Last Updated on by
It’s amusing how Big Data is knocking doors these days and so it took a while to settle down with the overwhelming response on the previous post. Here’s the next one.
a) Notes that applied to the previous batch apply here too.
b) Only public data gets crawled in the process and robots.txt is strictly adhered to.
- We’d like to know what’s going on in the home appliances industry within these countries concerning these brands. Please get us all the data you come across on forums, blogs, news, or other reviews.
- We are into building a product-centric search engine. Keep collecting product catalogs from this huge list of sites that we give you. But what’s more important is sticking to this deeply involved schema we suggest. Oh wow! you can discover sites as well? Bring it on..
- Currently, we have a big team of data entry guys who manually search for relevant real estate listings in our target cities. Since we’d like to get this automated, please acquire data from all of these real-estate websites.
- We are in the process of building an Expedia for oceans and seas. Since the websites on our list are not just plain HTML, please help us collect all shipping lines and sea routes from these websites daily.
- I’m building a travel search engine. Yes, there are many already out there but we bring an added layer of social and some machine learning on the ground data. To facilitate this idea, we are interested in gathering hotel addresses and reviews, destination reviews, traveler photos, and author profiles across the major travel websites.
- We are aiming to become a single database for all reviews- products or travel. On top of that, we would also like to add a categorization layer so please get us all relevant data from various sites with these markups.
- I would ultimately like all postings by a user and originating URL that correlate with selected shopping sites I provide like Amazon, Victoria Secrets, Etsy, etc, and so would like to collect as many feeds as possible from this popular content sharing website.
- We are into all things tech. We have a variety of projects that range from getting all the tech questions ever asked on tech forums to get the list of all file extensions from around the web. Not many record-level details required here but all are in the name for us. Speed is prime so quick turnaround is appreciated.
- We are looking to crawl a bunch of HTML pages and track server response codes.
- We would like to track any news on these car models in this particular country. Please provide a data dump of the same every 2 days.
- Crawl about 100 e-commerce websites to bring together product images. Using this, we’d like to analyze what kind of products are appealing to the audience these days.
- Get me product feeds from the Indian E-commerce market with all product-level details and specifications. I need this to build an analytics engine.
- I have a simple one-time request. Please compile a database of all business listings in my locality.
- We measure the marketing performances of enterprises and optimize their marketing budgets. For one of such projects, we would like to track a few mobile handsets every week. We would like to see the different levels of pricing/financing options available as well as how the ratings vary.
- We have built a lot of crawlers ourselves and are just not happy with the way we have done it.
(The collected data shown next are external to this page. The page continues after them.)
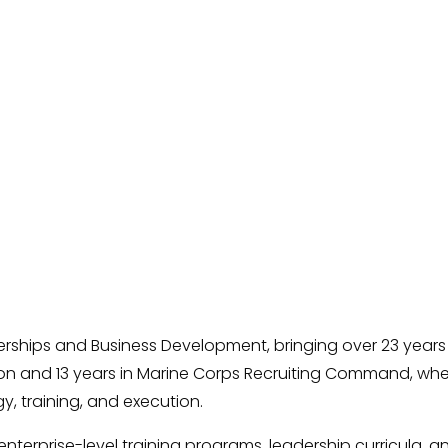
erships and Business Development, bringing over 23 years 
ion and 13 years in Marine Corps Recruiting Command, wh
, training, and execution.
terprise-level training programs, leadership curricula, a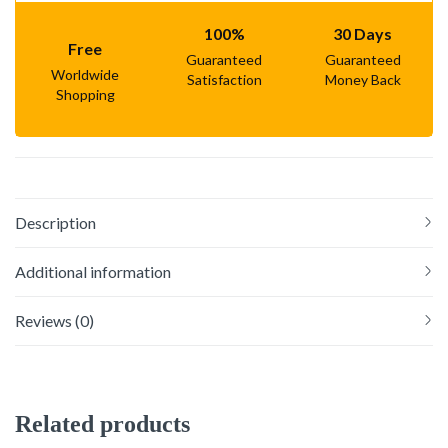
100%
30 Days
Free
Guaranteed
Guaranteed
Worldwide
Satisfaction
Money Back
Shopping
Description
Additional information
Reviews (0)
Related products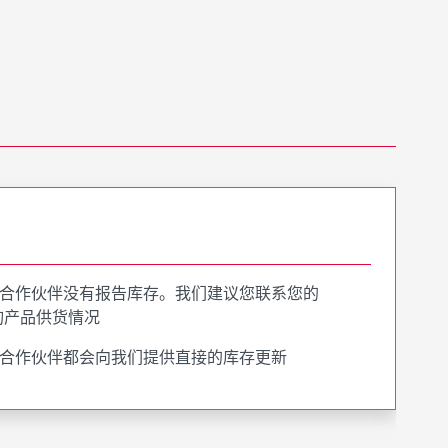
合作伙伴没有报告库存。我们建议您联系您的
询产品供货情况
合作伙伴都会向我们提供直接的库存更新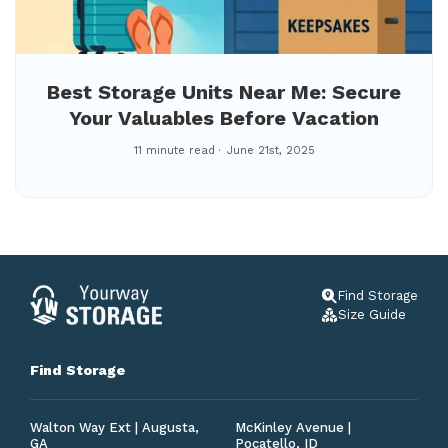
Best Storage Units Near Me: Secure
Your Valuables Before Vacation
11 minute read
June 21st, 2025
Find Storage
Size Guide
Find Storage
Walton Way Ext | Augusta,
McKinley Avenue |
GA
Pocatello, ID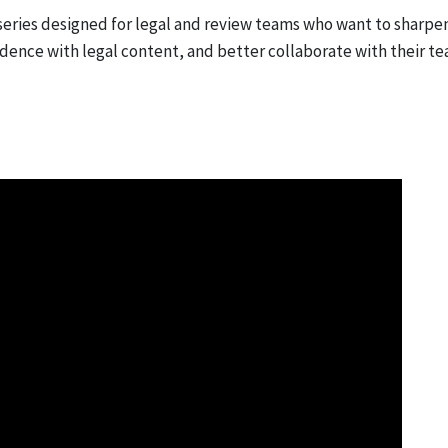
series designed for legal and review teams who want to sharpe
idence with legal content, and better collaborate with their te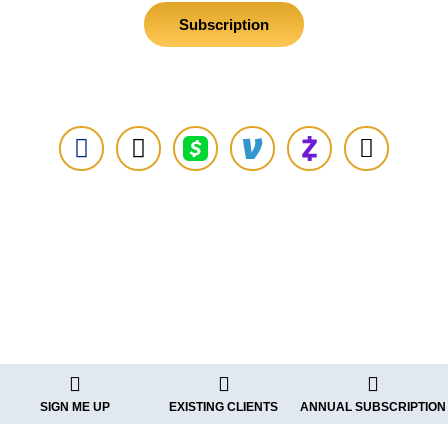
Subscription
Additional Payment Options
See Existing Clients Using
SIGN ME UP
EXISTING CLIENTS
ANNUAL SUBSCRIPTION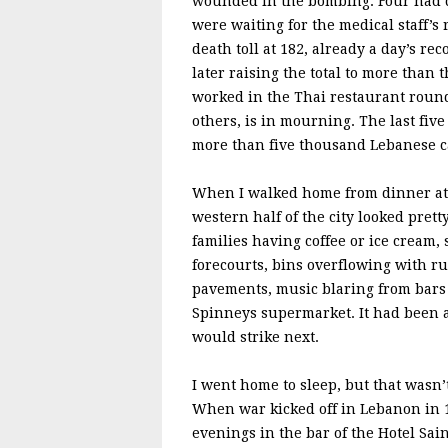
wounded in the bombing. Four had di
were waiting for the medical staff’s
death toll at 182, already a day’s re
later raising the total to more th
worked in the Thai restaurant round
others, is in mourning. The last fi
more than five thousand Lebanese c
When I walked home from dinner at th
western half of the city looked prett
families having coffee or ice cream, 
forecourts, bins overflowing with r
pavements, music blaring from bars 
Spinneys supermarket. It had been a 
would strike next.
I went home to sleep, but that wasn’
When war kicked off in Lebanon in 1
evenings in the bar of the Hotel Sai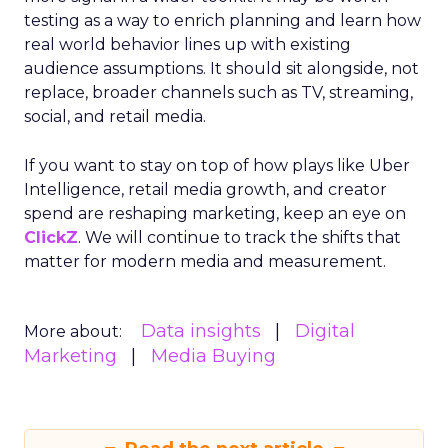
testing as a way to enrich planning and learn how
real world behavior lines up with existing
audience assumptions. It should sit alongside, not
replace, broader channels such as TV, streaming,
social, and retail media.
If you want to stay on top of how plays like Uber
Intelligence, retail media growth, and creator
spend are reshaping marketing, keep an eye on
ClickZ
. We will continue to track the shifts that
matter for modern media and measurement.
Data insights
Digital
More about:
Marketing
Media Buying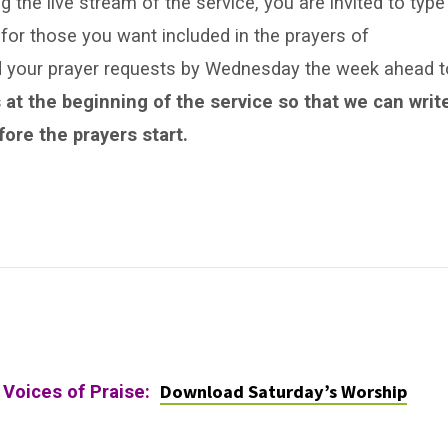
 the live stream of the service, you are invited to type
for those you want included in the prayers of
nd your prayer requests by Wednesday the week ahead t
 at the beginning of the service so that we can writ
ore the prayers start.
Download Saturday’s Worship
 Voices of Praise: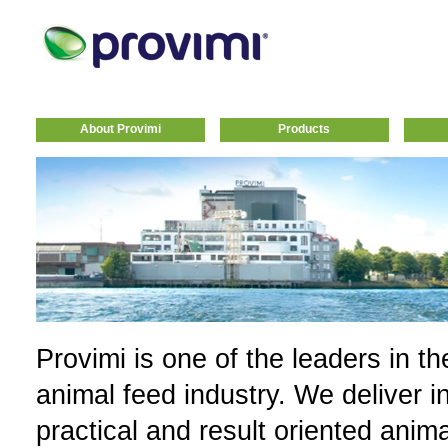
About Provimi
Products
Provimi is one of the leaders in th
animal feed industry. We deliver i
practical and result oriented anim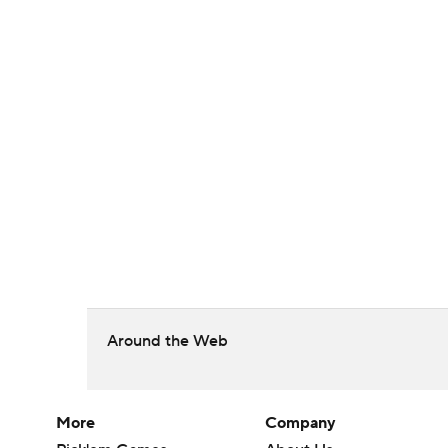
Around the Web
More
Company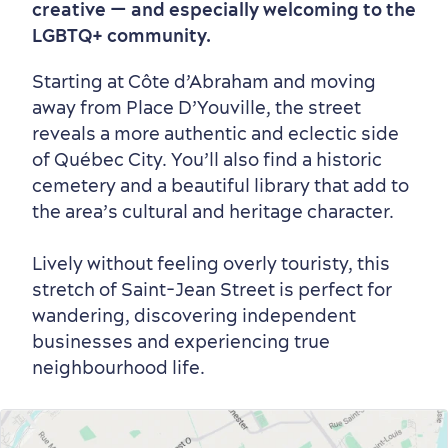
creative — and especially welcoming to the
Winter Activities
in Old Québec
LGBTQ+ community.
Starting at Côte d’Abraham and moving
away from Place D’Youville, the street
reveals a more authentic and eclectic side
of Québec City. You’ll also find a historic
Countryside
Resorts
Useful Information
cemetery and a beautiful library that add to
Events
with Kids
the area’s cultural and heritage character.
Lively without feeling overly touristy, this
stretch of Saint-Jean Street is perfect for
wandering, discovering independent
businesses and experiencing true
neighbourhood life.
Sustainable Tourism
Hotel Deals
Carbon Offset
with my Lover
Living History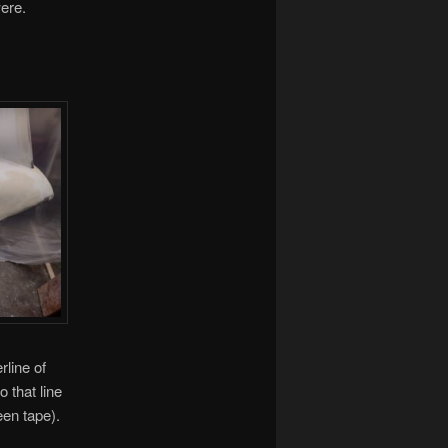
were.
rline of
 that line
een tape).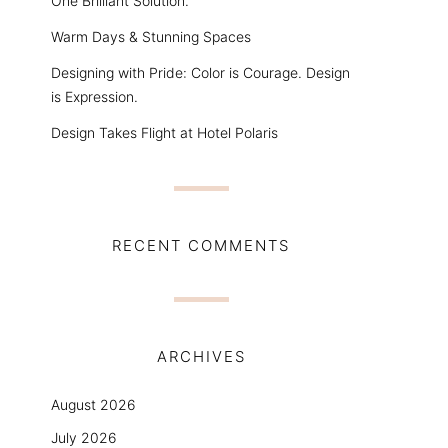
One Brilliant Solution.
Warm Days & Stunning Spaces
Designing with Pride: Color is Courage. Design
is Expression.
Design Takes Flight at Hotel Polaris
RECENT COMMENTS
ARCHIVES
August 2026
July 2026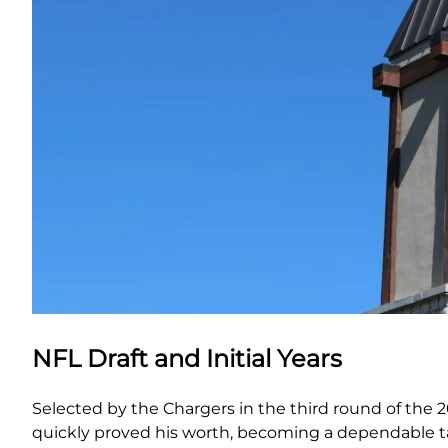
NFL Draft and Initial Years
Selected by the Chargers in the third round of the 2
quickly proved his worth, becoming a dependable tar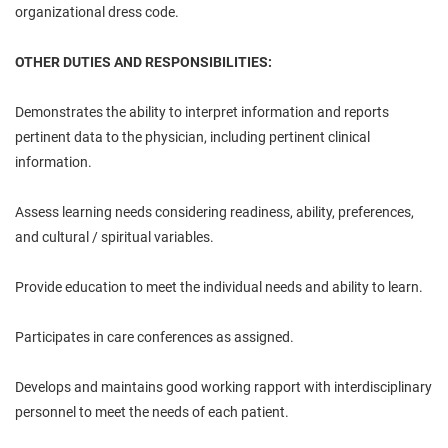
organizational dress code.
OTHER DUTIES AND RESPONSIBILITIES:
Demonstrates the ability to interpret information and reports
pertinent data to the physician, including pertinent clinical
information.
Assess learning needs considering readiness, ability, preferences,
and cultural / spiritual variables.
Provide education to meet the individual needs and ability to learn.
Participates in care conferences as assigned.
Develops and maintains good working rapport with interdisciplinary
personnel to meet the needs of each patient.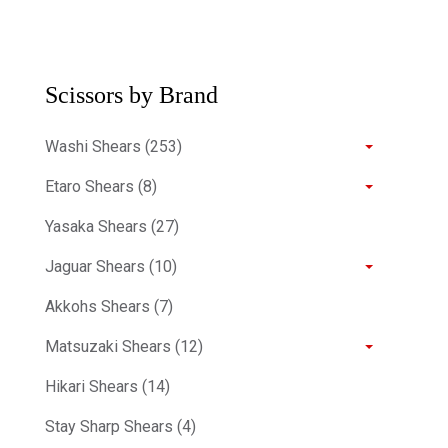
Scissors by Brand
Washi Shears (253)
Etaro Shears (8)
Yasaka Shears (27)
Jaguar Shears (10)
Akkohs Shears (7)
Matsuzaki Shears (12)
Hikari Shears (14)
Stay Sharp Shears (4)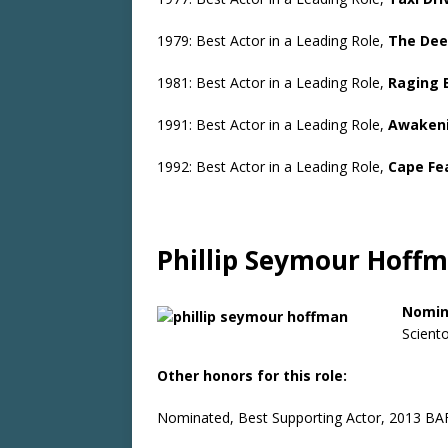
1979: Best Actor in a Leading Role,
The Dee
1981: Best Actor in a Leading Role,
Raging 
1991: Best Actor in a Leading Role,
Awaken
1992: Best Actor in a Leading Role,
Cape Fe
Phillip Seymour Hoff
Nomin
Sciento
Other honors for this role:
Nominated, Best Supporting Actor, 2013 BA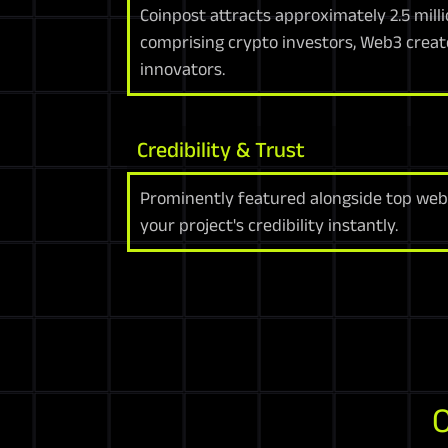
Coinpost attracts approximately 2.5 milli
comprising crypto investors, Web3 creat
innovators.
Credibility & Trust
Prominently featured alongside top web
your project's credibility instantly.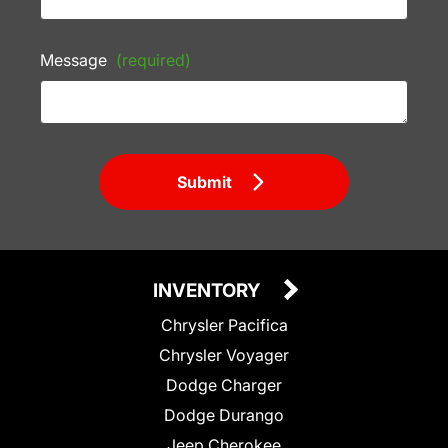
Message
(required)
Submit
INVENTORY
Chrysler Pacifica
Chrysler Voyager
Dodge Charger
Dodge Durango
Jeep Cherokee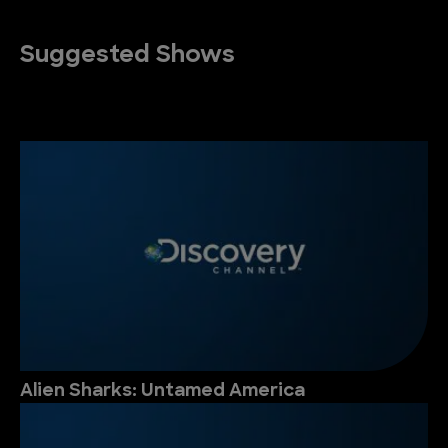
Suggested Shows
Alien Sharks: Untamed America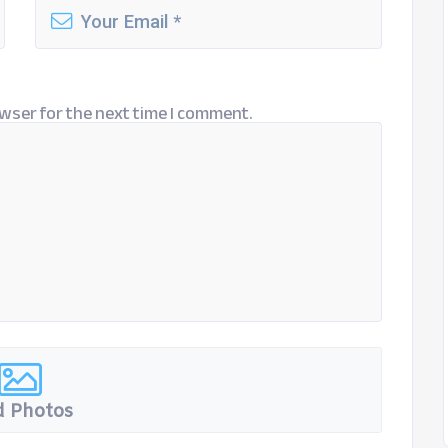
wser for the next time I comment.
 Photos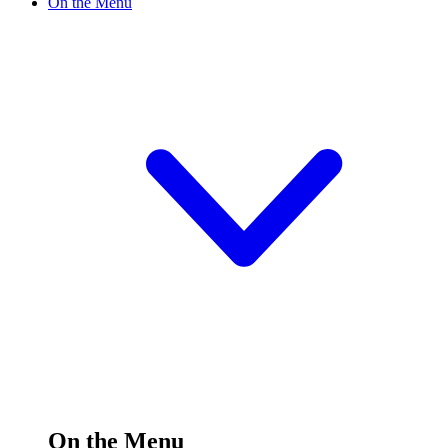
On the Menu
On the Menu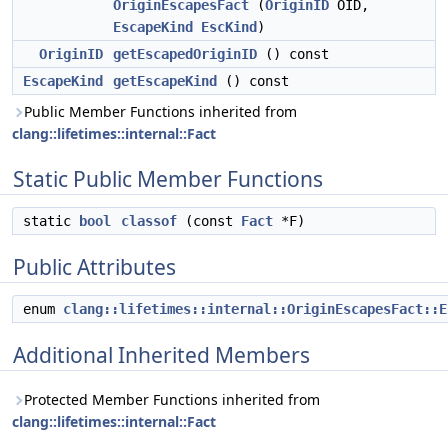
OriginEscapesFact
(
OriginID
OID,
EscapeKind
EscKind
)
OriginID
getEscapedOriginID
() const
EscapeKind
getEscapeKind
() const
Public Member Functions inherited from
clang::lifetimes::internal::Fact
Static Public Member Functions
static
bool
classof
(const
Fact
*F)
Public Attributes
enum
clang::lifetimes::internal::OriginEscapesFact::E
Additional Inherited Members
Protected Member Functions inherited from
clang::lifetimes::internal::Fact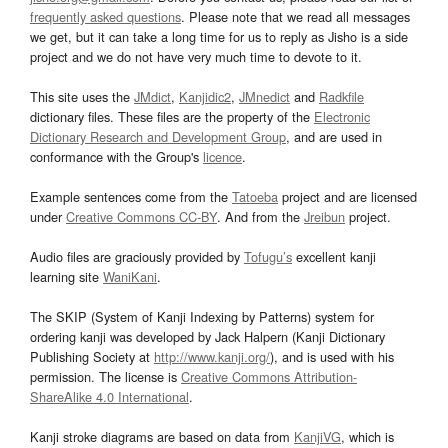
frequently asked questions
. Please note that we read all messages
we get, but it can take a long time for us to reply as Jisho is a side
project and we do not have very much time to devote to it.
This site uses the
JMdict
,
Kanjidic2
,
JMnedict
and
Radkfile
dictionary files. These files are the property of the
Electronic
Dictionary Research and Development Group
, and are used in
conformance with the Group's
licence
.
Example sentences come from the
Tatoeba
project and are licensed
under
Creative Commons CC-BY
. And from the
Jreibun
project.
Audio files are graciously provided by
Tofugu’s
excellent kanji
learning site
WaniKani
.
The SKIP (System of Kanji Indexing by Patterns) system for
ordering kanji was developed by Jack Halpern (Kanji Dictionary
Publishing Society at
http://www.kanji.org/
), and is used with his
permission. The license is
Creative Commons Attribution-
ShareAlike 4.0 International
.
Kanji stroke diagrams are based on data from
KanjiVG
, which is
We are looking for a solution that can eventually crawl more than 5000 retail sites. We will use this data to deliver innovative software solutions.
- We perform a lot of competitive intelligence internally for our clients and are looking for a more automated solution where we can feed in keywords, and query the data depending on client requirements. So also index the data that you deliver.
- We have built a profiling system for lawyers based on several parameters. To enable this, we research the web extensively. Our researchers simply Google using the lawyer’s name and about 100 relevant keywords for each to fetch the results that can go into our system. We need a solution like yours to automate the process and summarize the retrieved data in an easily editable format.
- We provide some thought-provoking content to our readers from politics, sports, and other everyday things. Editorial being our strength, we would like a solution to facilitate all this content based on some keywords that we provide to you.
- We are interested in making a semantic job search engine for which we would like to acquire all job listings from these sources and catalog them.